赵秀兰家在县城东边的老小区。沈慈到的时候,是中午十一点半。
小区的大门是铁栅栏的,刷着深绿色的漆,漆面起了泡,一块一块地鼓起来,像烫伤的皮肤。门柱是水泥的,方方正正,顶上各有一个圆形的白炽灯泡,灯泡上落了一层灰,灰里有一只死蛾子,翅膀还完整的,但颜色褪成了灰色。
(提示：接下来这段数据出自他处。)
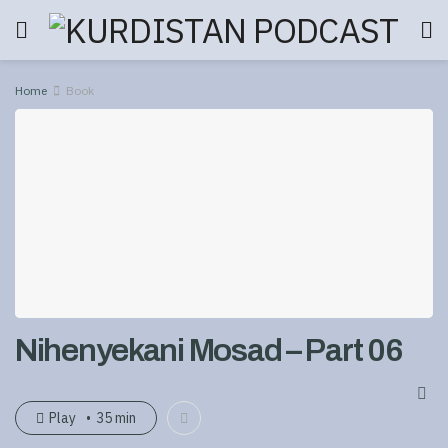
Home
Book
Nihenyekani Mosad – Part 06
Play
35 min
门口坐着一个保安,六十多岁,穿着一件蓝色的制服,制服上的扣子扣错了位——第三个扣子扣到第四个眼里,领口歪着。他的眼睛眯成一条缝,手里拿着一份报纸,报纸举得很近,几乎贴着脸。听见脚步声,他抬起头,看了沈慈一眼,又低下头继续看报。
沈慈走进去,找到七号楼。
楼是六层的,没有电梯。楼道口的防盗门半敞着,门上的漆皮翘起来,像鱼鳞。门铃按钮上贴着一小块胶布,圆珠笔写着“301”,字迹模糊。门缝里塞着几张小广告,彩色的,上面印着“疏通下水道”“高价回收旧家电”,边角被风吹得翘起来。
她上了三楼。
楼梯的台阶边缘磨圆了,踩上去有点滑。墙上刷着白色的涂料,但大块大块地脱落了,露出底下灰黑色的水泥。有的地方被人用粉笔写了字——“此房出售”“办证”,电话号码被涂掉了,剩下一团模糊的白色。
沈慈在301门口停下来。
她没有敲门,而是先听了听。门后面很安静,没有电视声,没有说话声,只有一种很低的、持续的“嗡嗡”声——是冰箱。
她敲了三下。
没人应。
又敲了三下,重了一些。指节撞在木门上,“咚咚咚”的声音在空荡荡的楼道里回荡,像有人在敲一口空的钟。
门里传来脚步声。
很慢,一步一步的,像老人的步子。拖鞋踩在地板上,“啪嗒”,“啪嗒”。走到门口,停了一下。然后门锁“咔嗒”一声,门开了一条缝。
赵秀兰的脸从门缝里露出来。
沈慈几乎没认出她。
上次在医院看见她,她穿着大红色羊毛衫,烫了一头小卷,涂着红嘴唇,金牙在笑容里闪。现在她穿着一件深灰色的家居服,棉质的,领口松垮垮地垂着,露出锁骨下面一大片皮肤——蜡黄色的,没有光泽。头发乱糟糟地堆在头顶上,没有烫过的小卷塌了,油腻腻地贴在头皮上,像一团被踩过的泡面。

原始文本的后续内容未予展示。